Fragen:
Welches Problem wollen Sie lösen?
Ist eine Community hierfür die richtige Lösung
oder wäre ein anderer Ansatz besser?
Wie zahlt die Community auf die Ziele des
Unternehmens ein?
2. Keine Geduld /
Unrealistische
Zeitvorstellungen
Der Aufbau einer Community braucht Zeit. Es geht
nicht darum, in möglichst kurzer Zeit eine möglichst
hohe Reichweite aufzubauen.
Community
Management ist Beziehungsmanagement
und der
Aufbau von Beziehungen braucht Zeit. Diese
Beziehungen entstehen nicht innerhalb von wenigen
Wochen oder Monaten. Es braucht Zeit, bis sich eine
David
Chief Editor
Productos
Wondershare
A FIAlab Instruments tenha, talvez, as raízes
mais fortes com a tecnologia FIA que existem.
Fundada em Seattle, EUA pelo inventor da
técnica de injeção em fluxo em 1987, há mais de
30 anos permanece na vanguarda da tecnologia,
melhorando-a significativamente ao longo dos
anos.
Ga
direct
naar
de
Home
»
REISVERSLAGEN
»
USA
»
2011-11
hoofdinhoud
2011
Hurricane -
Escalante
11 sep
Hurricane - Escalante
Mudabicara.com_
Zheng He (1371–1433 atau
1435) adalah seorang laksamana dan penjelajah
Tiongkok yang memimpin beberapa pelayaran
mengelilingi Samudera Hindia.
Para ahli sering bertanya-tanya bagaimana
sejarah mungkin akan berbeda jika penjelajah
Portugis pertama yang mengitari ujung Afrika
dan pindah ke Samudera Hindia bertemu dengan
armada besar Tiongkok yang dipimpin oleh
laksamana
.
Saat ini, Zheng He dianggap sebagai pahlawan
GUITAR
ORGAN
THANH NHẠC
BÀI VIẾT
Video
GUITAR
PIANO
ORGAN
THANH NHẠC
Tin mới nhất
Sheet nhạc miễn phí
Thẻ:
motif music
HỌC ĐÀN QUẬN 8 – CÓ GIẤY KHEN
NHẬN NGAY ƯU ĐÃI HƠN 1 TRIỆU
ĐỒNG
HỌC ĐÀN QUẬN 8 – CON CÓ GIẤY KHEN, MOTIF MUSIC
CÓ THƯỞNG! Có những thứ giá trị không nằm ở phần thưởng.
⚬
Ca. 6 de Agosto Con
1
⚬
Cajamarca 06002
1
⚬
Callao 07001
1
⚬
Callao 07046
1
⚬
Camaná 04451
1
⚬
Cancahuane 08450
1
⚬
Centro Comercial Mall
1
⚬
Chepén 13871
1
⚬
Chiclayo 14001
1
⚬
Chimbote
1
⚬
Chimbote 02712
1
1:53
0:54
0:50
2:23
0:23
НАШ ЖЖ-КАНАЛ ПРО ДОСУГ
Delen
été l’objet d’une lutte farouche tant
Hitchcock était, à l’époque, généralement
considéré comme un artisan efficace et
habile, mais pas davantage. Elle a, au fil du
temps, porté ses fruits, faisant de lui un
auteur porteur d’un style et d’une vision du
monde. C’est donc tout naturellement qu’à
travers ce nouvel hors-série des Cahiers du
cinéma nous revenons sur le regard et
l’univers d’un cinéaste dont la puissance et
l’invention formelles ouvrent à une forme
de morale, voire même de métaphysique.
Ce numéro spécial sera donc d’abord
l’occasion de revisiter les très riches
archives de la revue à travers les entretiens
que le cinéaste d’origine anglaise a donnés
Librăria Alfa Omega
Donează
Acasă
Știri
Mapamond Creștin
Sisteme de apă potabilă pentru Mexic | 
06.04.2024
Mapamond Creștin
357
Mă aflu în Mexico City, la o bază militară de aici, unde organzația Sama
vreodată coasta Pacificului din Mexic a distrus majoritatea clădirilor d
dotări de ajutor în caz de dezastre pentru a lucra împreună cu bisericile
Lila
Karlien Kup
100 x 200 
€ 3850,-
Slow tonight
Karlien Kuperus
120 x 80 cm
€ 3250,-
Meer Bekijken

★ ★ ★ ★

Output the records above exactly, from their first line through the line that contains "1435) adalah seorang laksamana dan penjelajah", and add nothing.

Fragen:
Welches Problem wollen Sie lösen?
Ist eine Community hierfür die richtige Lösung
oder wäre ein anderer Ansatz besser?
Wie zahlt die Community auf die Ziele des
Unternehmens ein?
2. Keine Geduld /
Unrealistische
Zeitvorstellungen
Der Aufbau einer Community braucht Zeit. Es geht
nicht darum, in möglichst kurzer Zeit eine möglichst
hohe Reichweite aufzubauen.
Community
Management ist Beziehungsmanagement
und der
Aufbau von Beziehungen braucht Zeit. Diese
Beziehungen entstehen nicht innerhalb von wenigen
Wochen oder Monaten. Es braucht Zeit, bis sich eine
David
Chief Editor
Productos
Wondershare
A FIAlab Instruments tenha, talvez, as raízes
mais fortes com a tecnologia FIA que existem.
Fundada em Seattle, EUA pelo inventor da
técnica de injeção em fluxo em 1987, há mais de
30 anos permanece na vanguarda da tecnologia,
melhorando-a significativamente ao longo dos
anos.
Ga
direct
naar
de
Home
»
REISVERSLAGEN
»
USA
»
2011-11
hoofdinhoud
2011
Hurricane -
Escalante
11 sep
Hurricane - Escalante
Mudabicara.com_
Zheng He (1371–1433 atau
1435) adalah seorang laksamana dan penjelajah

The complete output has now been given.